Fransız savaş uçakları, Fransa'nın eski sömürgesi olan Fildişi Sahili'nin başkenti Abican'ı dün (5 Nisan 2011) bombaladı. Fildişi Sahili'nde geçen
yılın Kasım ayında yapılan seçim sonuçları konusunda ortaya çıkan silahlı ihtilafı bahane eden Fransa'nın, Abican'a bomba yağdırması, egemen bir ülkeye karşı girişilmiş sömürgeci bir saldırıdır ve asla kabul edilemez.

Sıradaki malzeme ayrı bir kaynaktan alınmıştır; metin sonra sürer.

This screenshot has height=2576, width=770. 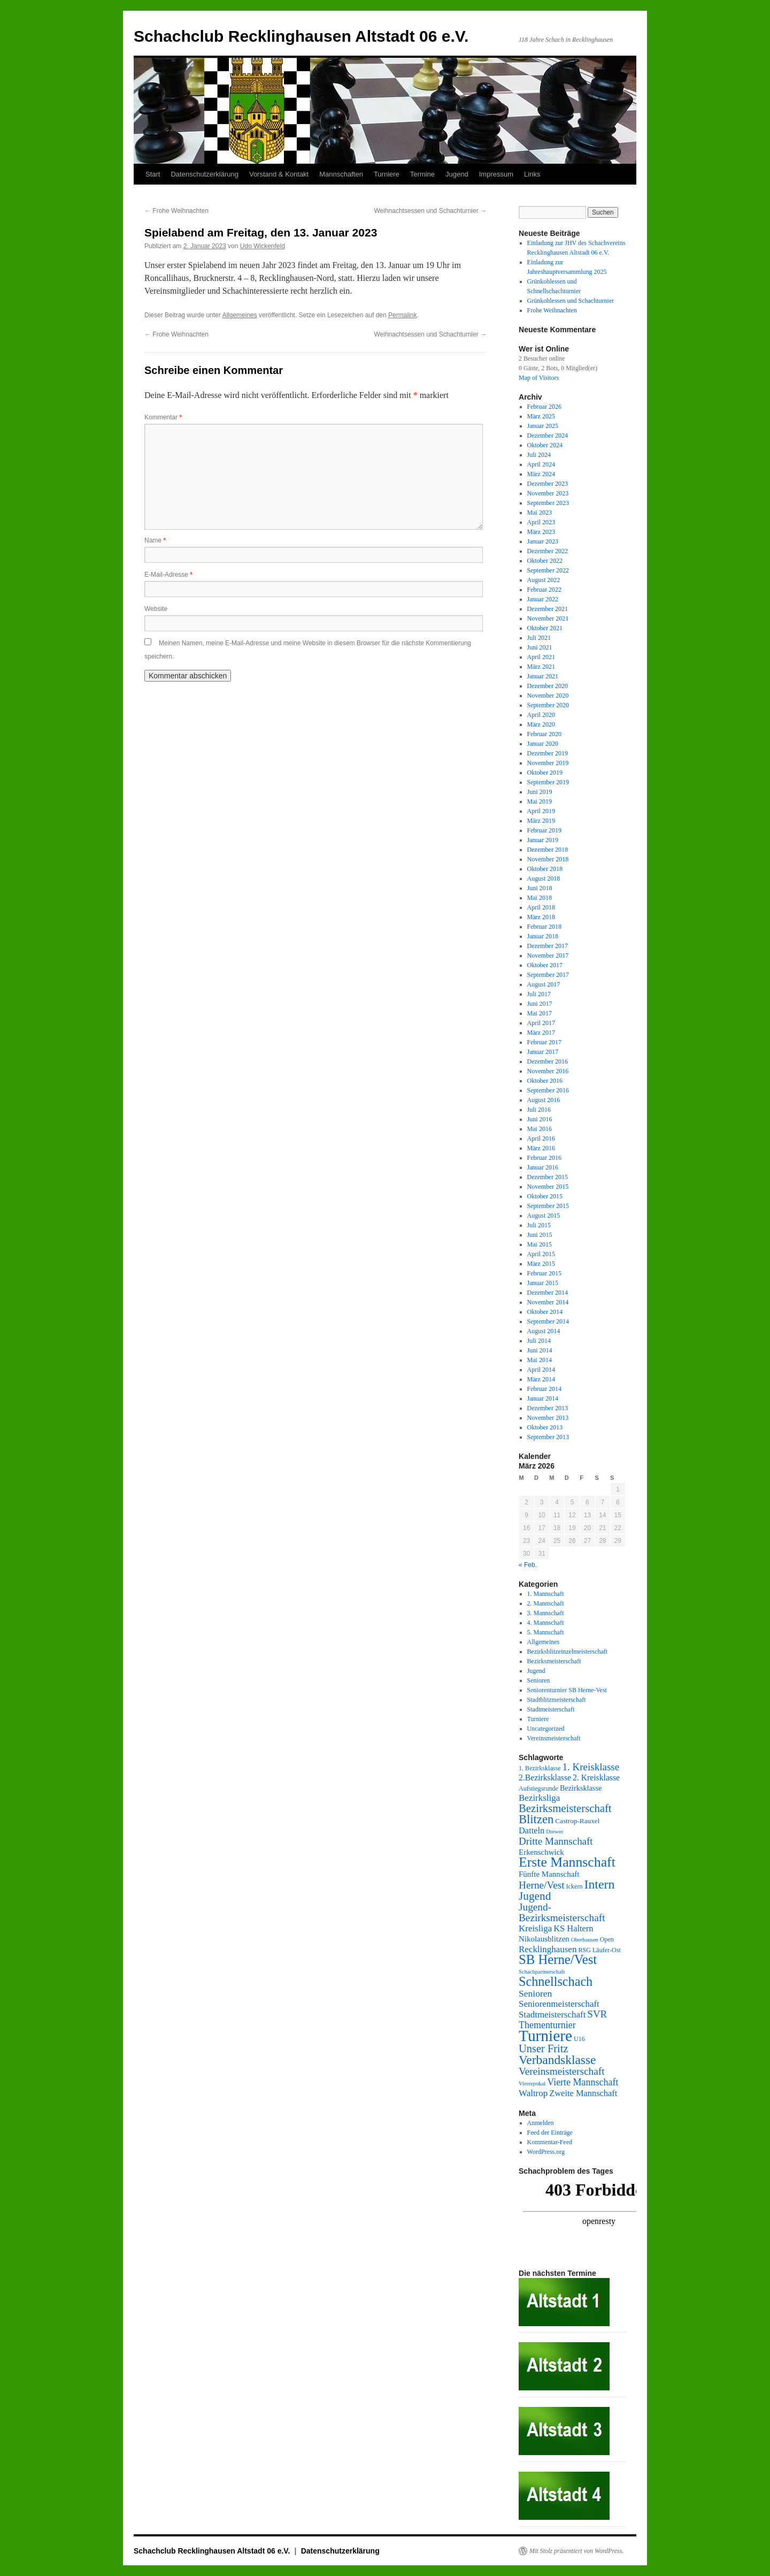 What do you see at coordinates (544, 1042) in the screenshot?
I see `Februar 2017` at bounding box center [544, 1042].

Fransa, bombalama yetkisini
Birleşmiş Milletler Güvenlik Konseyi'nin 1975 sayılı kararından
aldığını ve bu kararın gereğini yerine getirdiğini iddia
ediyor. Oysa Güvenlik Konseyi'nin kararı hiçbir devlete Fildişi
Sahili'ni bombalama yetkisi vermiyor. Fildişi Sahili'nde seçimi
kimin kazandığı konusunda tutum belirten karar, silahlı
çatışmalara son verilmesini ve sorunun barışçı biçimde
çözülmesini öngörüyor.
Birleşmiş Milletler Genel
Sekreteri Ban Ki-mun ise Fransa'ya açıkça yardakçılık yapıyor.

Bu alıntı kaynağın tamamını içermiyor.